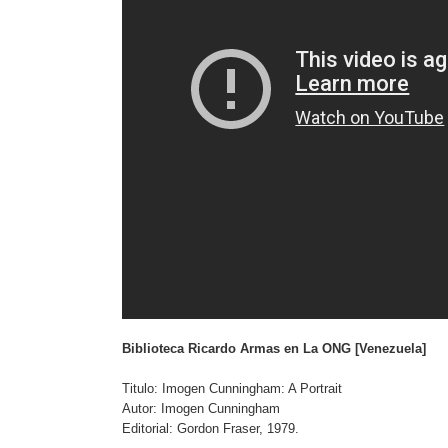
Biblioteca Ricardo Armas en La ONG [Venezuela]
Titulo: Imogen Cunningham: A Portrait
Autor: Imogen Cunningham
Editorial: Gordon Fraser, 1979.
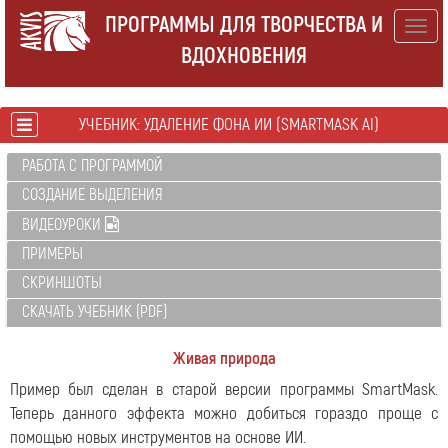
ПРОГРАММЫ ДЛЯ ТВОРЧЕСТВА И
Togg
ВДОХНОВЕНИЯ
navig
УЧЕБНИК: УДАЛЕНИЕ ФОНА ИИ (SMARTMASK AI)
РАБОТА С ПРОГРАММОЙ
СОЗДАНИЕ ВЫДЕЛЕНИЯ
ВИДЕОУРОКИ
ПРИМЕРЫ
СКРИНШОТЫ
СКАЧАТЬ УЧЕБНИК (PDF)
Живая природа
Пример был сделан в старой версии программы SmartMask.
Теперь данного эффекта можно добиться гораздо проще с
помощью новых инструментов на основе ИИ.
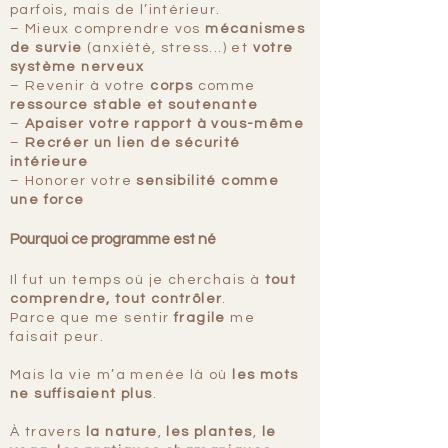
parfois, mais de l’intérieur.
– Mieux comprendre vos
mécanismes
de survie
(anxiété, stress...) et
votre
système nerveux
– Revenir à votre
corps
comme
ressource stable et soutenante
–
Apaiser votre rapport à vous-même
–
Recréer un lien de sécurité
intérieure
– Honorer votre
sensibilité comme
une force
Pourquoi ce programme est né
Il fut un temps où je cherchais à
tout
comprendre, tout contrôler
.
Parce que me sentir
fragile
me
faisait peur.
Mais la vie m’a menée là où
les mots
ne suffisaient plus
.
À travers
la nature
,
les plantes
,
le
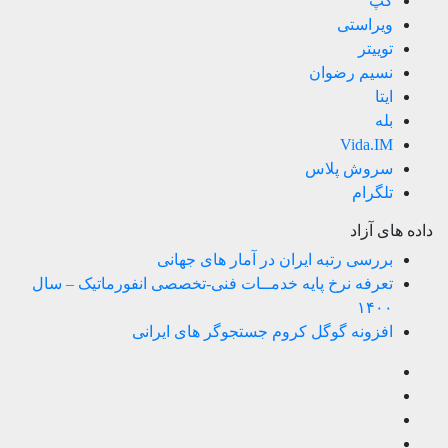
گپ
ویراستی
توییتر
نسیم رضوان
ایتا
بله
Vida.IM
سروش پلاس
تلگرام
داده های آزاد
بررسی رتبه ایران در آمار های جهانی
تعرفه نرخ پایه خدمــات فنی-تخصصی انفورماتیک – سال
۱۴۰۰
افزونه گوگل کروم جستجوگر های ایرانی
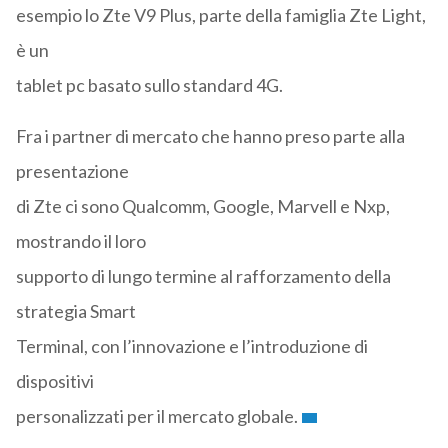
esempio lo Zte V9 Plus, parte della famiglia Zte Light,
è un
tablet pc basato sullo standard 4G.
Fra i partner di mercato che hanno preso parte alla
presentazione
di Zte ci sono Qualcomm, Google, Marvell e Nxp,
mostrando il loro
supporto di lungo termine al rafforzamento della
strategia Smart
Terminal, con l’innovazione e l’introduzione di
dispositivi
personalizzati per il mercato globale.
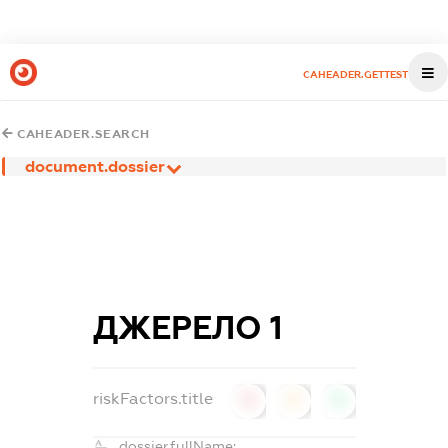
CAHEADER.GETTEST
CAHEADER.SEARCH
document.dossier
ДЖЕРЕЛО 1
riskFactors.title
0
0
0
dossier.fullName:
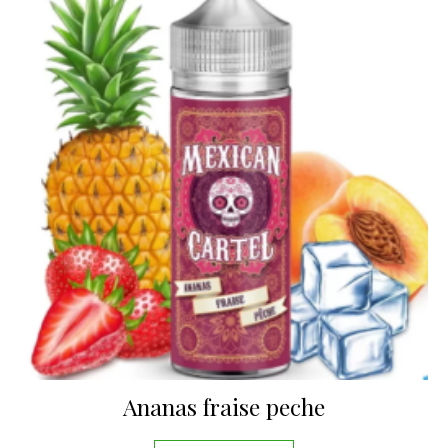
Ananas fraise peche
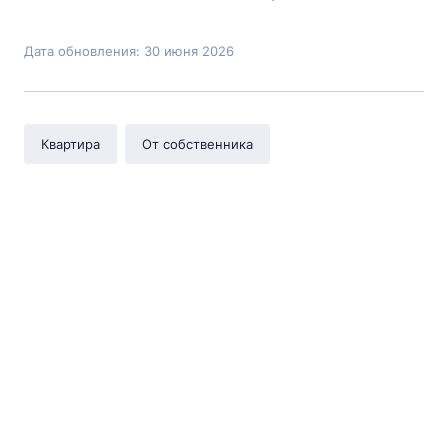
Дата обновления: 30 июня 2026
Квартира
От собственника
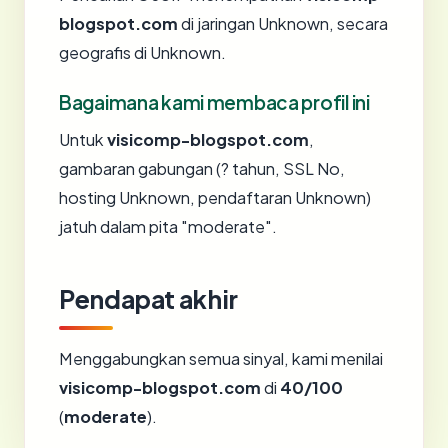
blogspot.com
di jaringan Unknown, secara
geografis di Unknown.
Bagaimana kami membaca profil ini
Untuk
visicomp-blogspot.com
,
gambaran gabungan (? tahun, SSL No,
hosting Unknown, pendaftaran Unknown)
jatuh dalam pita "moderate".
Pendapat akhir
Menggabungkan semua sinyal, kami menilai
visicomp-blogspot.com
di
40/100
(
moderate
).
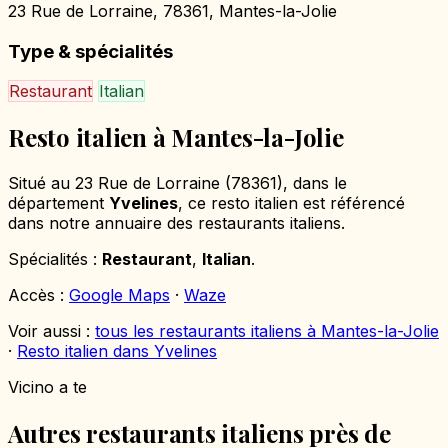
23 Rue de Lorraine, 78361, Mantes-la-Jolie
Type & spécialités
Restaurant
Italian
Resto italien à Mantes-la-Jolie
Situé au 23 Rue de Lorraine (78361), dans le
département
Yvelines
, ce resto italien est référencé
dans notre annuaire des restaurants italiens.
Spécialités :
Restaurant
,
Italian
.
Accès :
Google Maps
·
Waze
Voir aussi :
tous les restaurants italiens à Mantes-la-Jolie
·
Resto italien dans Yvelines
Vicino a te
Autres restaurants italiens près de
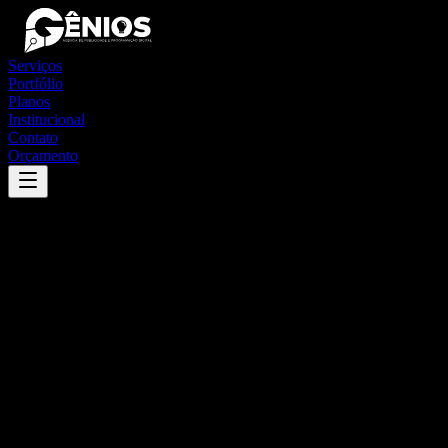
Serviços
Portfólio
Planos
Institucional
Contato
Orçamento
Success
'
piedade dos gerais
'
App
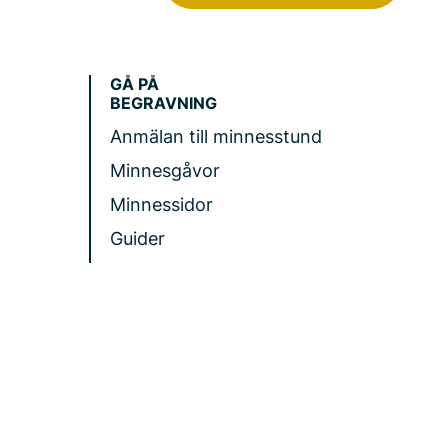
GÅ PÅ
BEGRAVNING
Anmälan till minnesstund
Minnesgåvor
Minnessidor
Guider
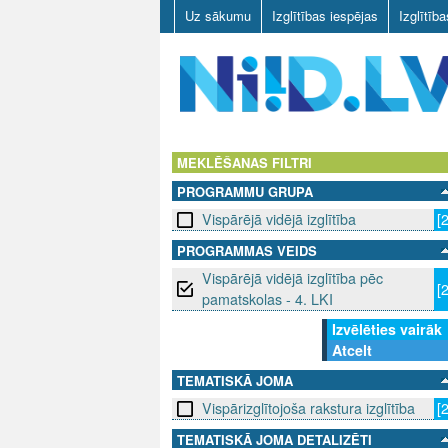
Uz sākumu
Izglītības iespējas
Izglītīb
N
I
MEKLĒŠANAS FILTRI
PROGRAMMU GRUPA
I
Vispārējā vidējā izglītība
[
D
PROGRAMMAS VEIDS
Vispārējā vidējā izglītība pēc
.
[
pamatskolas - 4. LKI
L
Izvēlēties vairāk
Atcelt
V
TEMATISKĀ JOMA
Vispārizglītojoša rakstura izglītība
[
TEMATISKĀ JOMA DETALIZĒTI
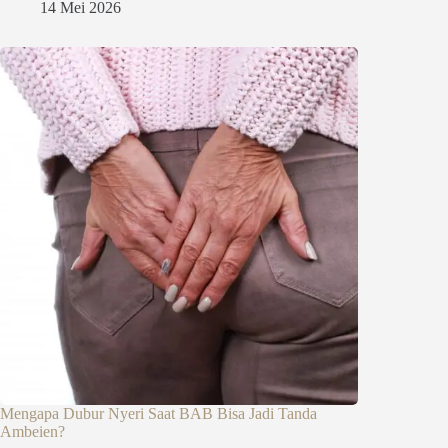
14 Mei 2026
Mengapa Dubur Nyeri Saat BAB Bisa Jadi Tanda
Ambeien?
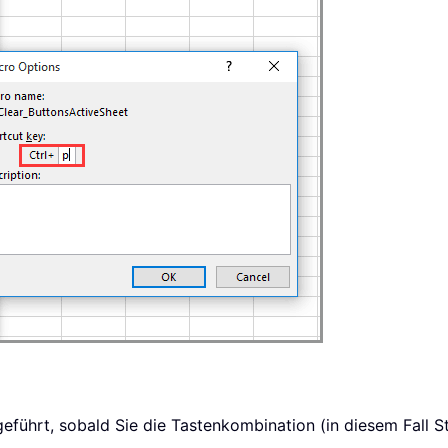
eführt, sobald Sie die Tastenkombination (in diesem Fall S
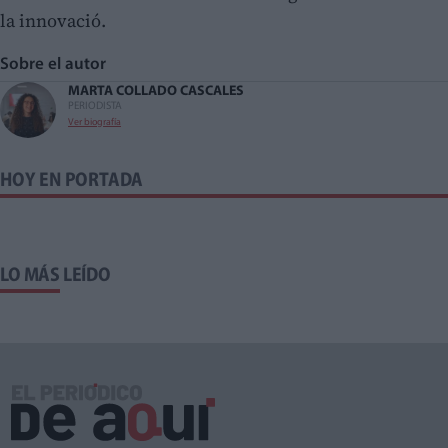
la innovació.
Sobre el autor
MARTA COLLADO CASCALES
PERIODISTA
Ver biografía
HOY EN PORTADA
LO MÁS LEÍDO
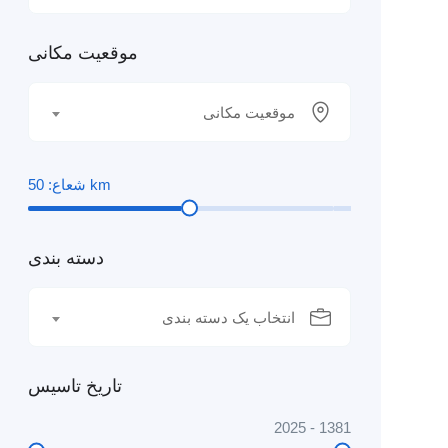
موقعیت مکانی
موقعیت مکانی
km
شعاع:
50
دسته بندی
انتخاب یک دسته بندی
تاریخ تاسیس
2025
-
1381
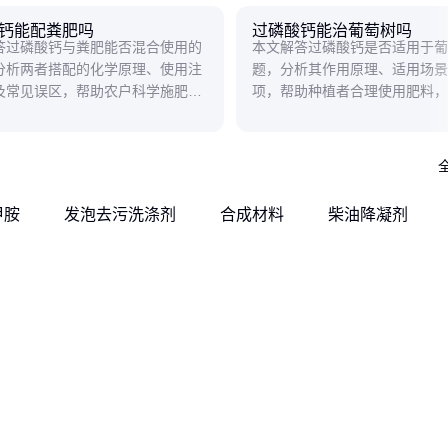
钙能配粪肥吗
过磷酸钙能治葡萄树吗
答过磷酸钙与粪肥能否混合使用的
本文解答过磷酸钙是否适用于葡
分析两者搭配的化学原理、使用注
题，分析其作用原理、适用场景
及常见误区，帮助农户科学施肥避
项，帮助种植者合理使用肥料，
。
区。
甲胺
发泡去污洗涤剂
合成材料
柴油降凝剂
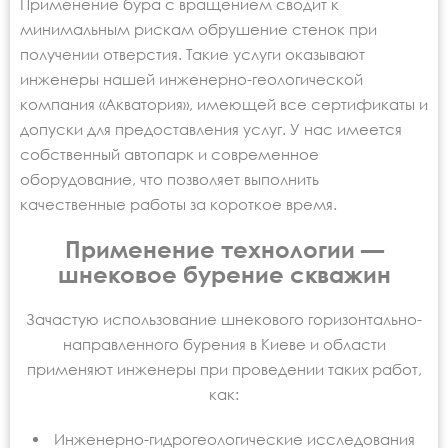
Применение бура с вращением сводит к
минимальным рискам обрушение стенок при
получении отверстия. Такие услуги оказывают
инженеры нашей инженерно-геологической
компания «Акватория», имеющей все сертификаты и
допуски для предоставления услуг. У нас имеется
собственный автопарк и современное
оборудование, что позволяет выполнить
качественные работы за короткое время.
Применение технологии —
шнековое бурение скважин
Зачастую использование шнекового горизонтально-
направленного бурения в Киеве и области
применяют инженеры при проведении таких работ,
как:
Инженерно-гидрогеологические исследования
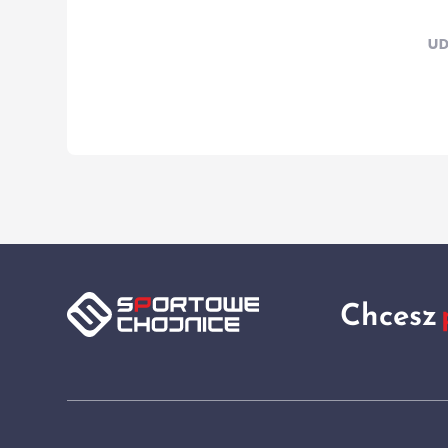
UD
Chcesz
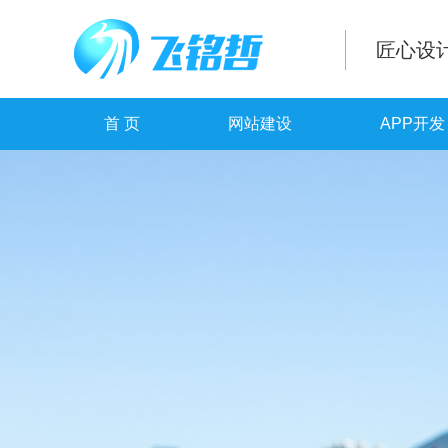
匠心设
首 页
网站建设
APP开发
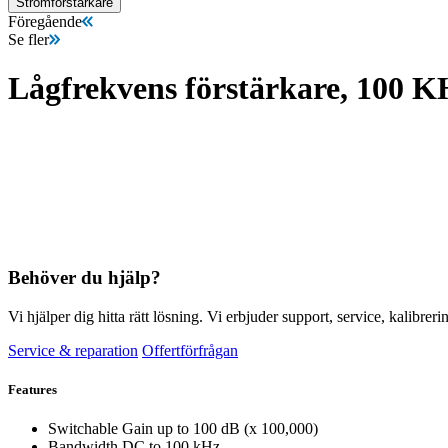
Strömförstärkare
Föregående
Se fler
Lågfrekvens förstärkare, 100
Behöver du hjälp?
Vi hjälper dig hitta rätt lösning. Vi erbjuder support, service, kalibrer
Service & reparation
Offertförfrågan
Features
Switchable Gain up to 100 dB (x 100,000)
Bandwidth DC to 100 kHz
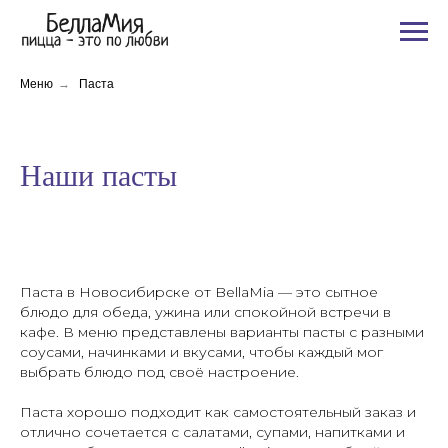
Меню
→
Паста
Наши пасты
Паста в Новосибирске от BellaMia — это сытное
блюдо для обеда, ужина или спокойной встречи в
кафе. В меню представлены варианты пасты с разными
соусами, начинками и вкусами, чтобы каждый мог
выбрать блюдо под своё настроение.
Паста хорошо подходит как самостоятельный заказ и
отлично сочетается с салатами, супами, напитками и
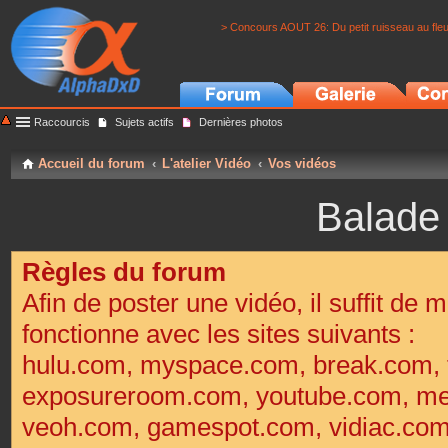
> Concours AOUT 26: Du petit ruisseau au fle
Raccourcis
Sujets actifs
Dernières photos
Accueil du forum
L'atelier Vidéo
Vos vidéos
Balade
Règles du forum
Afin de poster une vidéo, il suffit de m
fonctionne avec les sites suivants :
hulu.com, myspace.com, break.com, 
exposureroom.com, youtube.com, met
veoh.com, gamespot.com, vidiac.co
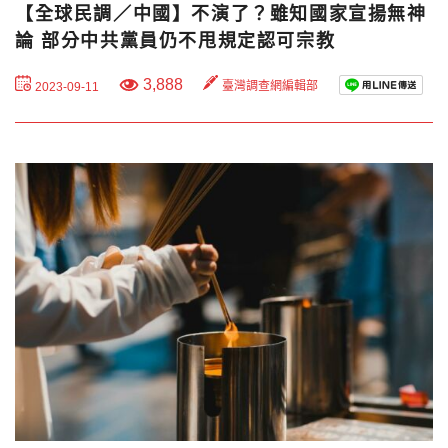
【全球民調／中國】不演了？雖知國家宣揚無神
論 部分中共黨員仍不甩規定認可宗教
3,888
臺灣調查網編輯部
2023-09-11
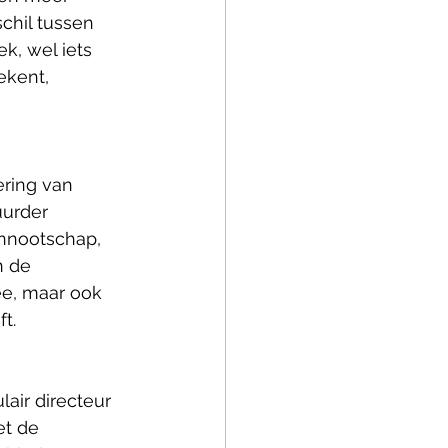
chil tussen 
k, wel iets 
ekent, 
ring van 
uurder 
nnootschap, 
n de 
e, maar ook 
t.
ulair directeur 
et de 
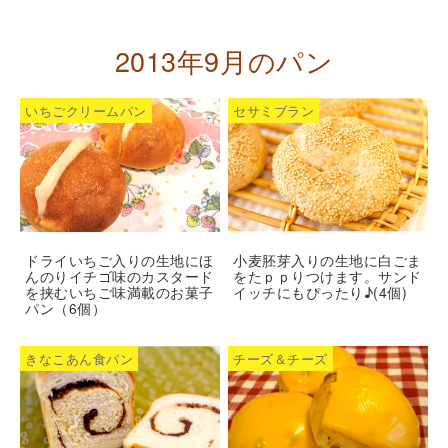
2013年9月のパン
いちごクリームパン
セサミブラン
ドライいちご入りの生地にほ
小麦胚芽入りの生地に白ごま
んのりイチゴ味のカスタード
をたｐｐりつけます。サンド
を挟むいちご味満載のお菓子
イッチにもぴったり♪(4個)
パン（6個）
きなこあん食パン
チーズ＆チーズ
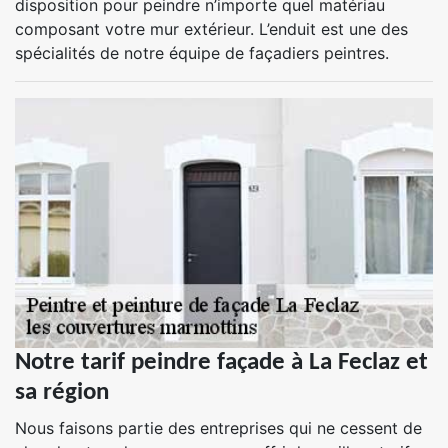
disposition pour peindre n’importe quel matériau
composant votre mur extérieur. L’enduit est une des
spécialités de notre équipe de façadiers peintres.
Notre tarif peindre façade à La Feclaz et
sa région
Nous faisons partie des entreprises qui ne cessent de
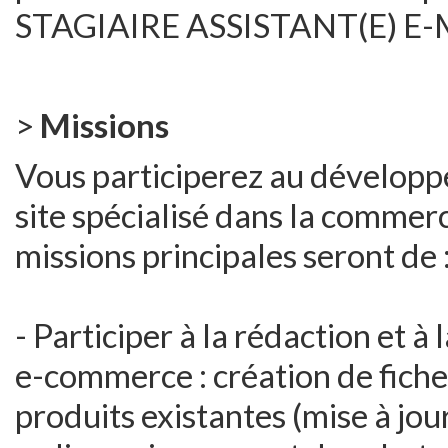
STAGIAIRE ASSISTANT(E) 
>
Missions
Vous participerez au développ
site spécialisé dans la commerc
missions principales seront de 
- Participer à la rédaction et à
e-commerce : création de fiches
produits existantes (mise à jour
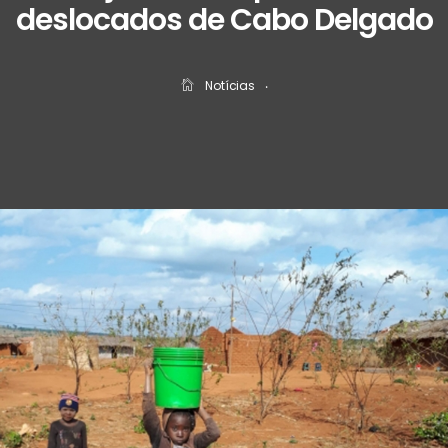
deslocados de Cabo Delgado
Notícias
‧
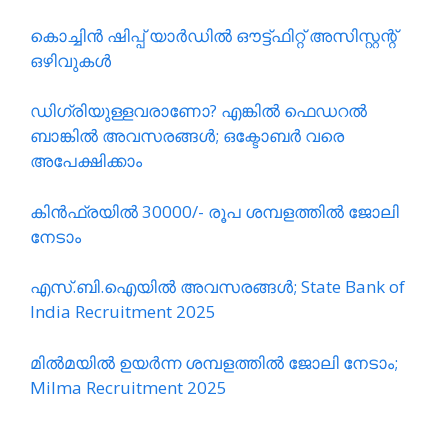
കൊച്ചിൻ ഷിപ്പ് യാർഡിൽ ഔട്ട്ഫിറ്റ് അസിസ്റ്റന്റ്
ഒഴിവുകൾ
ഡിഗ്രിയുള്ളവരാണോ? എങ്കിൽ ഫെഡറൽ
ബാങ്കിൽ അവസരങ്ങൾ; ഒക്ടോബർ വരെ
അപേക്ഷിക്കാം
കിൻഫ്രയിൽ 30000/- രൂപ ശമ്പളത്തിൽ ജോലി
നേടാം
എസ്.ബി.ഐയിൽ അവസരങ്ങൾ; State Bank of
India Recruitment 2025
മിൽമയിൽ ഉയർന്ന ശമ്പളത്തിൽ ജോലി നേടാം;
Milma Recruitment 2025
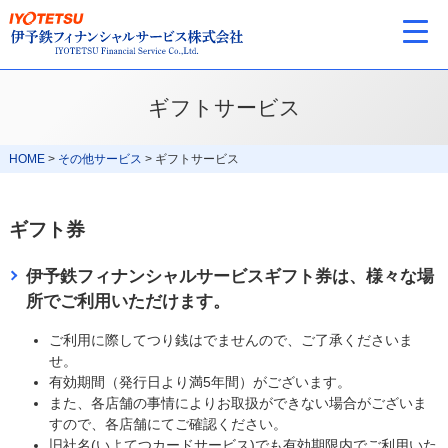
ギフトサービス
HOME
>
その他サービス
>
ギフトサービス
ギフト券
伊予鉄フィナンシャルサービスギフト券は、様々な場
所でご利用いただけます。
ご利用に際してつり銭はでませんので、ご了承くださいま
せ。
有効期間（発行日より満5年間）がございます。
また、各店舗の事情によりお取扱ができない場合がございま
すので、各店舗にてご確認ください。
旧社名(いよてつカードサービス)でも有効期限内でご利用いた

····················

- **What you will do**
In the listing above, find the line holding "От собственника" and the line holding "Resto italien à Mantes-la-Jolie". Reproduce those two lines and all between them exactly, leaving out pictures.

- **Result of the exercise**
От собственника
blogspot.com
di jaringan Unknown, secara
geografis di Unknown.
Bagaimana kami membaca profil ini
Untuk
visicomp-blogspot.com
,
gambaran gabungan (? tahun, SSL No,
hosting Unknown, pendaftaran Unknown)
jatuh dalam pita "moderate".
Pendapat akhir
Menggabungkan semua sinyal, kami menilai
visicomp-blogspot.com
di
40/100
(
moderate
).
23 Rue de Lorraine, 78361, Mantes-la-Jolie
Type & spécialités
Restaurant
Italian
Resto italien à Mantes-la-Jolie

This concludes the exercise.